-- Opening Marker --

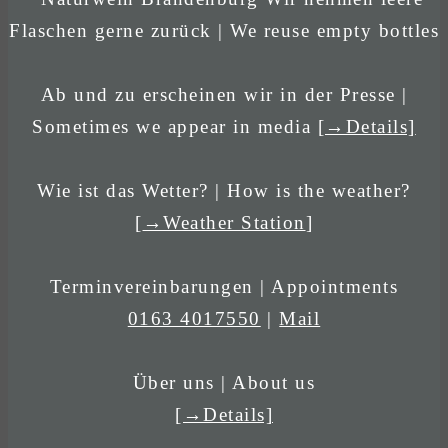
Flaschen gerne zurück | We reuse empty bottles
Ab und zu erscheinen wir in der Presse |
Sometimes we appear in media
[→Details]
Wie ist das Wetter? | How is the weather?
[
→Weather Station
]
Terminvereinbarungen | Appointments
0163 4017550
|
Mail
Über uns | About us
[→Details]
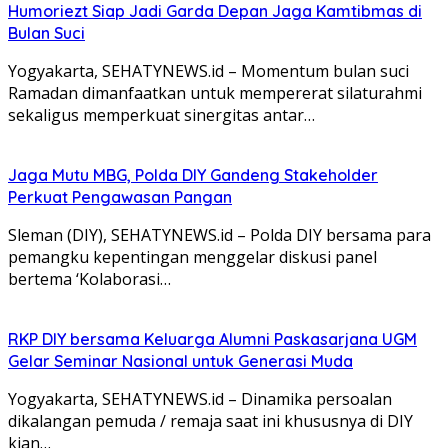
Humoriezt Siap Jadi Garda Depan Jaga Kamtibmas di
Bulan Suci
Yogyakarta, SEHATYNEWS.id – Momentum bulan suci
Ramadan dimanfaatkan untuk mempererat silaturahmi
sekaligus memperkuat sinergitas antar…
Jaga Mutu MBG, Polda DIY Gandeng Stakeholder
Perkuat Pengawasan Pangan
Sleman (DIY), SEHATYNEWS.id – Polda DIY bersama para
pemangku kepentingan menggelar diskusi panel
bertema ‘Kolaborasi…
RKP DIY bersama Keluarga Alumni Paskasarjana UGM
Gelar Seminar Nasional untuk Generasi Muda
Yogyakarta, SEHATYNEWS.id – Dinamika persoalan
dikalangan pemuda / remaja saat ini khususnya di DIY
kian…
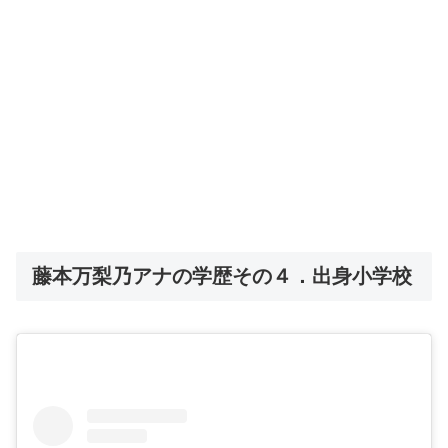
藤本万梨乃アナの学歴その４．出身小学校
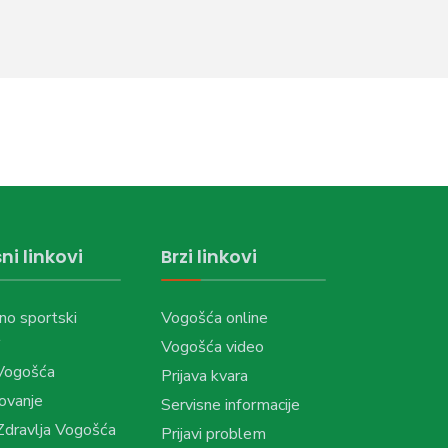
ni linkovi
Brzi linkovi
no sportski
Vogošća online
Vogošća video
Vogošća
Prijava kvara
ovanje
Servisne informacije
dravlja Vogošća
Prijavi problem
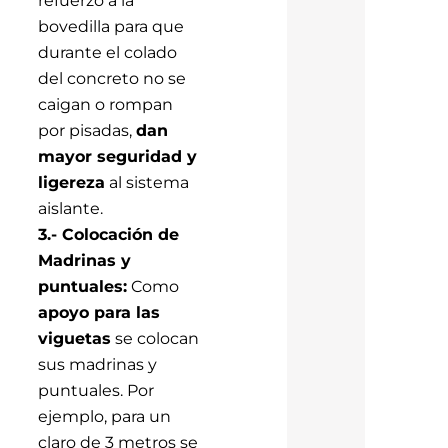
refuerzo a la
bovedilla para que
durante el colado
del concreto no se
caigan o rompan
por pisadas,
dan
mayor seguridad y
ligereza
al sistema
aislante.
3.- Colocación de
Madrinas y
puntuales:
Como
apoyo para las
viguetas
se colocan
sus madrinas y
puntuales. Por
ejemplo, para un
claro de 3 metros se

-- Closing Marker --

Activity - The result should be every line of the data, reproduced exactly, with the images removed.

Answer to this problem -
Flaschen gerne zurück | We reuse empty bottles
Ab und zu erscheinen wir in der Presse |
Sometimes we appear in media
[→Details]
Wie ist das Wetter? | How is the weather?
[
→Weather Station
]
Terminvereinbarungen | Appointments
0163 4017550
|
Mail
Über uns | About us
[→Details]
Humoriezt Siap Jadi Garda Depan Jaga Kamtibmas di
Bulan Suci
Yogyakarta, SEHATYNEWS.id – Momentum bulan suci
Ramadan dimanfaatkan untuk mempererat silaturahmi
sekaligus memperkuat sinergitas antar…
Jaga Mutu MBG, Polda DIY Gandeng Stakeholder
Perkuat Pengawasan Pangan
Sleman (DIY), SEHATYNEWS.id – Polda DIY bersama para
pemangku kepentingan menggelar diskusi panel
bertema ‘Kolaborasi…
RKP DIY bersama Keluarga Alumni Paskasarjana UGM
Gelar Seminar Nasional untuk Generasi Muda
Yogyakarta, SEHATYNEWS.id – Dinamika persoalan
dikalangan pemuda / remaja saat ini khususnya di DIY
kian…
藤本万梨乃アナの学歴その４．出身小学校
ni linkovi
Brzi linkovi
no sportski
Vogošća online
Vogošća video
Vogošća
Prijava kvara
ovanje
Servisne informacije
dravlja Vogošća
Prijavi problem
refuerzo a la
bovedilla para que
durante el colado
del concreto no se
caigan o rompan
por pisadas,
dan
mayor seguridad y
ligereza
al sistema
aislante.
3.- Colocación de
Madrinas y
puntuales:
Como
apoyo para las
viguetas
se colocan
sus madrinas y
puntuales. Por
ejemplo, para un
claro de 3 metros se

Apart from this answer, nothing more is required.